4. Finally, appellant urges that there was insufficient evidence to convict him of burglary. The state did not produce evidence showing that appellant had unlawfully entered the airplane and removed the DME radio. The only evidence connecting appellant to the burglary was the fact that he had had the radio in his possession and had sold it to a third party two to six days after the burglary. The state based its case on a rule long established in this state: where a burglary is proven, recent unexplained possession of the stolen goods by the defendant creates an inference sufficient to convict even without direct proof or circumstantial evidence that the defendant committed the burglary. See Byrd v. Hopper, 234 Ga. 248 (215 SE2d 251); Selph v. State, 142 Ga. App. 26 (4) (234 SE2d 831). To convict a defendant of burglary based upon recent possession of stolen goods, it must be shown that the goods were stolen in a burglary and there must be an absence of or an unsatisfactory explanation of that *344 possession.

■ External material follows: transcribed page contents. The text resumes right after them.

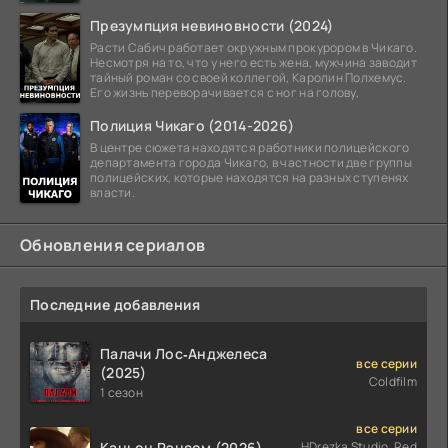
Презумпция невиновности (2024)
Расти Сабич работает окружным прокурором в Чикаго.
Несмотря на то, что у него есть жена, мужчина заводит
тайный роман со своей коллегой, Каролин Полхемус.
Его жизнь переворачивается с ног на голову,
Полиция Чикаго (2014-2026)
В центре сюжета находятся работники полицейского
департамента города Чикаго, в частности две группы
полицейских, которые находятся на разных ступенях
власти.
Обновления сериалов
Последние добавления
Палачи Лос‑Анджелеса
все серии
(2025)
Coldfilm
1 сезон
все серии
Каньон Рэнсом (2026)
HDrezka Studio, Red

Allen v. State, 146 Ga. App. 815 (1) (247 SE2d 540). Whether the defendant's explanation of the possession was a satisfactory explanation is a question for the jury. James v. State, 150 Ga. App. 357 (1) (258 SE2d 40); Allen v. State, supra; Evans v. State, 138 Ga. App. 460 (1) (226 SE2d 303). In view of the verdict in this case, it is clear that the jury determined that appellant's explanation was not adequate. The evidence supported the verdict. James v. State, supra, p. 358.

Judgment affirmed. Birdsong and Sognier, JJ., concur.